Does anyone out there have any great ideas to achieve a massively scalable hierarchical datastore? It needs rapid add and ability to have many users of site requesting reports on the number of nodes below a certain node in hierarchy.
This is the scenario....
I will have a very large number of nodes getting added per hour. Lets say I want to add 1 million nodes per hour. They will likely be appearing all over the hierarchy. Ideally the scale will be into the billions of nodes but 50 million is a target to aim for. I need to be able to calculate at any time the number of nodes below any given point and there will likely be many people doign this at the same time.

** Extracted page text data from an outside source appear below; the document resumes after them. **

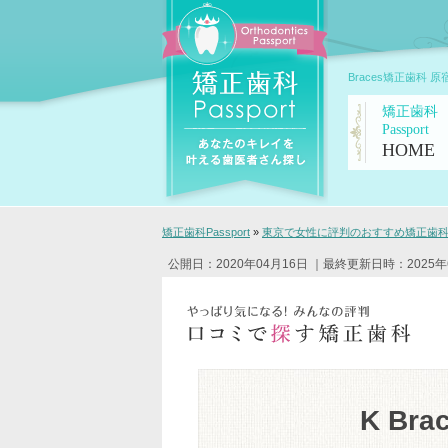
Braces矯正歯科 
矯正歯科
Passport
HOME
矯正歯科Passport
»
東京で女性に評判のおすすめ矯正歯科ク
公開日：2020年04月16日
｜最終更新日時：2025年
K Br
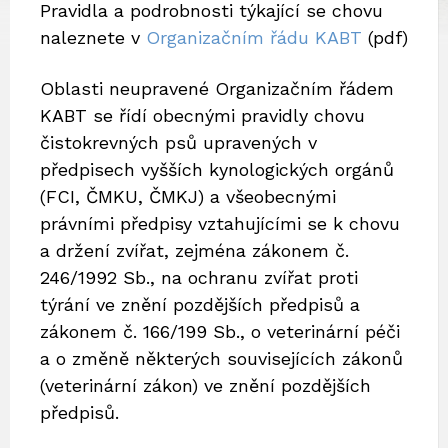
Pravidla a podrobnosti týkající se chovu
naleznete v
Organizačním řádu KABT
(pdf)
Oblasti neupravené Organizačním řádem
KABT se řídí obecnými pravidly chovu
čistokrevných psů upravených v
předpisech vyšších kynologických orgánů
(FCI, ČMKU, ČMKJ) a všeobecnými
právními předpisy vztahujícími se k chovu
a držení zvířat, zejména zákonem č.
246/1992 Sb., na ochranu zvířat proti
týrání ve znění pozdějších předpisů a
zákonem č. 166/199 Sb., o veterinární péči
a o změně některých souvisejících zákonů
(veterinární zákon) ve znění pozdějších
předpisů.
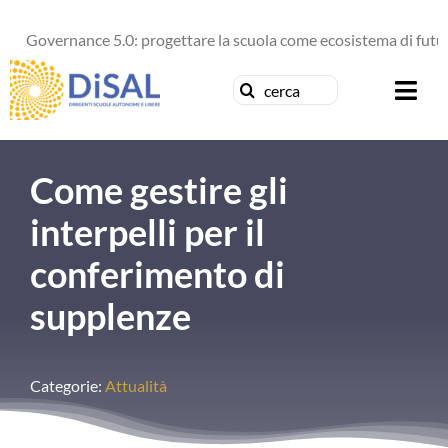
Salta
Governance 5.0: progettare la scuola come ecosistema di futuro
al
contenuto
Cerca
Togg
per:
Navi
Chi siamo
Come gestire gli
News
interpelli per il
conferimento di
Formazione
supplenze
Concorsi
Categorie:
Attualità
Pubblicazioni
Contattaci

Think of it as a report that many users (100,000 concurrent perhaps) will be calling for at any one time. they might request all nodes below a certain node.
The database could either be created by a single process reading out of a flat table formatted as an adjacency list (rapid inserts, slow reporting) or it could be a standard design where users of the web site are updating the hierarchy directly if the datastore exists to cope with the massive number of nodes being created.
I already have this implemented in Django using Treebeard and MySQL. I am using a Materialised Path method and it is fairly good but I want lightning speed in comparison. With a datastore of 30,000 nodes I am achieving 120 inserts at the bottom of the tree per minute running on a 2 year old laptop. I want a lot more than this obviously and think that maybe there is a better datastore to use. Maybe PyTables, BigTable, MongoDB or Cassandra?
Easy integration into Python/Django would be good but I can always write this part of the system in another language if I have to. If we used the single process read out of flat datastore and process into a really efficient hierarchical datastore which will be perfect for reporting, I guess I will have no concurrency issues that will negate the need for transactions.
Anyway, that's enough info to get us started. Is this easy using the right technology?